Bellegarde won 328 of the 522 votes in a second ballot

Perry Bellegarde has reclaimed his seat as national chief for the Assembly of First Nations, in an election that also saw his challengers accuse the federal government of interference.

Bellegarde won 328 of the 522 votes in a second ballot, giving him just over the 60 per cent needed to be elected as leader for a second term.

Bellegarde, who is from the Little Black Bear First Nation in Treaty 4 territory in Saskatchewan, has said his close relationship with the federal government has secured billions of dollars in new funding for Indigenous issues over the last three budgets. He has been criticized by other candidates for being too cosy with Ottawa.
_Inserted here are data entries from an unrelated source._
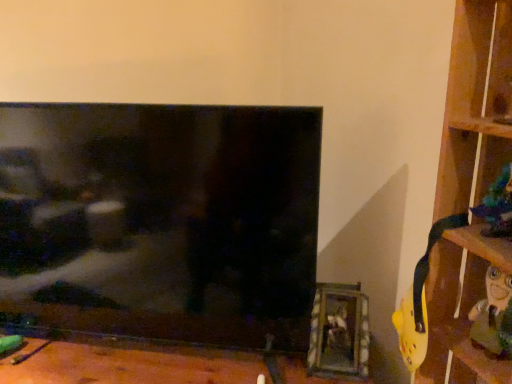 I want to click on shiny blue figurine at right, so click(497, 206).

Identify the location of black glossy tv at center. (161, 220).

This screenshot has height=384, width=512. In order to click on shiny blue figurine at right in this screenshot , I will do `click(497, 206)`.

Considering the positions of point (25, 276) and point (347, 311), is point (25, 276) closer or farther from the camera than point (347, 311)?

Point (25, 276).

Is black glossy tv at center situated inside wooden picture frame at lower right or outside?

black glossy tv at center is not inside wooden picture frame at lower right, it's outside.

Does black glossy tv at center have a greater height compared to wooden picture frame at lower right?

Yes.

From a real-world perspective, is shiny blue figurine at right positioned over wooden at right based on gravity?

Yes, from a real-world perspective, shiny blue figurine at right is above wooden at right.

Does point (472, 207) lie in front of point (487, 134)?

No, (472, 207) is behind (487, 134).

Do you think shiny blue figurine at right is within wooden at right, or outside of it?

shiny blue figurine at right is spatially positioned inside wooden at right.

I want to click on toy behind the wooden at right, so click(497, 206).

Can you confirm if shiny blue figurine at right is positioned to the left of wooden picture frame at lower right?

No, shiny blue figurine at right is not to the left of wooden picture frame at lower right.

In the scene shown: Is wooden picture frame at lower right at the back of shiny blue figurine at right?

That's not correct — shiny blue figurine at right is not looking away from wooden picture frame at lower right.

Does shiny blue figurine at right contain wooden picture frame at lower right?

Actually, wooden picture frame at lower right is outside shiny blue figurine at right.

Considering the positions of point (340, 324) and point (83, 247), is point (340, 324) closer or farther from the camera than point (83, 247)?

Point (340, 324) appears to be closer to the viewer than point (83, 247).

In the image, there is a wooden picture frame at lower right. Where is `television above it (from the image's perspective)`? This screenshot has height=384, width=512. television above it (from the image's perspective) is located at coordinates (161, 220).

Between wooden picture frame at lower right and black glossy tv at center, which one appears on the right side from the viewer's perspective?

Positioned to the right is wooden picture frame at lower right.

Considering the relative sizes of wooden picture frame at lower right and black glossy tv at center in the image provided, is wooden picture frame at lower right bigger than black glossy tv at center?

Actually, wooden picture frame at lower right might be smaller than black glossy tv at center.

Is wooden at right at the right side of shiny blue figurine at right?

No, wooden at right is not to the right of shiny blue figurine at right.

Does wooden at right touch shiny blue figurine at right?

wooden at right is not next to shiny blue figurine at right, and they're not touching.

Can you tell me how much wooden at right and shiny blue figurine at right differ in facing direction?

wooden at right and shiny blue figurine at right are facing 0.00293 degrees away from each other.

Based on the photo, measure the distance between black glossy tv at center and shiny blue figurine at right.

black glossy tv at center is 75.32 centimeters away from shiny blue figurine at right.

Can you confirm if black glossy tv at center is taller than shiny blue figurine at right?

Yes, black glossy tv at center is taller than shiny blue figurine at right.

Between black glossy tv at center and shiny blue figurine at right, which one appears on the left side from the viewer's perspective?

From the viewer's perspective, black glossy tv at center appears more on the left side.

How many degrees apart are the facing directions of black glossy tv at center and shiny blue figurine at right?

61.4 degrees.

From the image's perspective, relative to wooden at right, is wooden picture frame at lower right above or below?

wooden picture frame at lower right is situated lower than wooden at right in the image.

Considering their positions, is wooden picture frame at lower right located in front of or behind wooden at right?

In the image, wooden picture frame at lower right appears behind wooden at right.

From a real-world perspective, is wooden picture frame at lower right over wooden at right?

No, from a real-world perspective, wooden picture frame at lower right is not above wooden at right.

Is point (318, 342) more distant than point (456, 341)?

Yes, point (318, 342) is farther from viewer.

The width and height of the screenshot is (512, 384). What are the coordinates of `television on the left of the wooden picture frame at lower right` in the screenshot? It's located at (161, 220).

Where is `shelf below the shiny blue figurine at right (from a real-world perspective)`? The width and height of the screenshot is (512, 384). shelf below the shiny blue figurine at right (from a real-world perspective) is located at coordinates click(475, 104).

When comparing their distances from wooden at right, does wooden picture frame at lower right or black glossy tv at center seem further?

black glossy tv at center.

From the image, which object appears to be nearer to wooden at right, shiny blue figurine at right or wooden picture frame at lower right?

Based on the image, shiny blue figurine at right appears to be nearer to wooden at right.

Looking at the image, which one is located closer to wooden picture frame at lower right, shiny blue figurine at right or wooden at right?

wooden at right is closer to wooden picture frame at lower right.

Estimate the real-world distances between objects in this image. Which object is further from wooden at right, black glossy tv at center or shiny blue figurine at right?

Based on the image, black glossy tv at center appears to be further to wooden at right.

Estimate the real-world distances between objects in this image. Which object is further from black glossy tv at center, wooden picture frame at lower right or wooden at right?

wooden at right.

Based on their spatial positions, is wooden picture frame at lower right or wooden at right closer to shiny blue figurine at right?

wooden at right is positioned closer to the anchor shiny blue figurine at right.

Looking at the image, which one is located further to wooden at right, shiny blue figurine at right or black glossy tv at center?

The object further to wooden at right is black glossy tv at center.

From the image, which object appears to be farther from wooden picture frame at lower right, black glossy tv at center or shiny blue figurine at right?

Based on the image, shiny blue figurine at right appears to be further to wooden picture frame at lower right.

This screenshot has width=512, height=384. I want to click on shelf between black glossy tv at center and shiny blue figurine at right from left to right, so click(475, 104).

This screenshot has width=512, height=384. I want to click on picture frame situated between black glossy tv at center and wooden at right from left to right, so click(x=339, y=332).

This screenshot has width=512, height=384. Find the location of `toy between wooden at right and wooden picture frame at lower right in the front-back direction`. toy between wooden at right and wooden picture frame at lower right in the front-back direction is located at coordinates (497, 206).

Where is `picture frame located between black glossy tv at center and shiny blue figurine at right in the left-right direction`? The width and height of the screenshot is (512, 384). picture frame located between black glossy tv at center and shiny blue figurine at right in the left-right direction is located at coordinates (339, 332).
In his acceptance speech, Bellegarde said Indigenous communities from “coast to coast to coast” are united by the drum. He said he’s heard a call from people across the country who want answers to common questions that he will attempt to address as chief.

“How do we now as Indigenous peoples, First Nations peoples, move beyond these two things that have created havoc in our lives? How do we move beyond the genocide of the residential system now? How do we move beyond that? And how do we move beyond the colonization of the Indian Act and exert ourselves as nations?” Bellegarde said.
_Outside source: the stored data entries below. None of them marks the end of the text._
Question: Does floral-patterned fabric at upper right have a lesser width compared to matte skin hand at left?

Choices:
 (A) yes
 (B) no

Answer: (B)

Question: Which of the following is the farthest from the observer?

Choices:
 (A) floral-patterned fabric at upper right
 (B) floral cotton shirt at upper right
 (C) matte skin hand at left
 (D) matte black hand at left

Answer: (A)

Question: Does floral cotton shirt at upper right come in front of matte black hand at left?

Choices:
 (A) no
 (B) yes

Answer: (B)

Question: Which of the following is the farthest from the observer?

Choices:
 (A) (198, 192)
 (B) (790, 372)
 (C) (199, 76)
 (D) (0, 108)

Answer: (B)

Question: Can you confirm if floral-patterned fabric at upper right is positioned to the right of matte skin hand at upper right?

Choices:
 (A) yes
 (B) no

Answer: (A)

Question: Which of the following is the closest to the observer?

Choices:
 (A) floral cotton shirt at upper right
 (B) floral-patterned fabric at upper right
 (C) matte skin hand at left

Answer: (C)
Sheila North of Manitoba won 125 votes, Miles Richardson of B.C. won 59 votes and Russ Diabo of Quebec won 10 votes.

Katherine Whitecloud of Manitoba was eliminated in the first round of voting for having the fewest number of votes.

The vote in Vancouver sparked some controversy, as all four of Bellegarde’s challengers claimed election interference by the federal government because Crown-Indigenous Relations Minister Carolyn Bennett was at the convention during the vote.

“Our four candidates are standing together to make sure at least the integrity of our decision(-making) political process is protected and honoured amongst our people. We do not condone the interference of the federal government, and anyone who does should be accountable to this assembly,” Richardson said.

North said Bennett’s presence represented a “disgusting display of interference” and a direct attack by the Liberal government on the assembly, while Diabo called for the minister to be sanctioned.

“This is what we’re talking about, running our own affairs. We don’t need the federal government to interfere in our elections,” she said.

Both North and Richardson said they accepted the election results in their concession speeches, while Diabo said there would be consequences — a statement that was met with boos from the audience.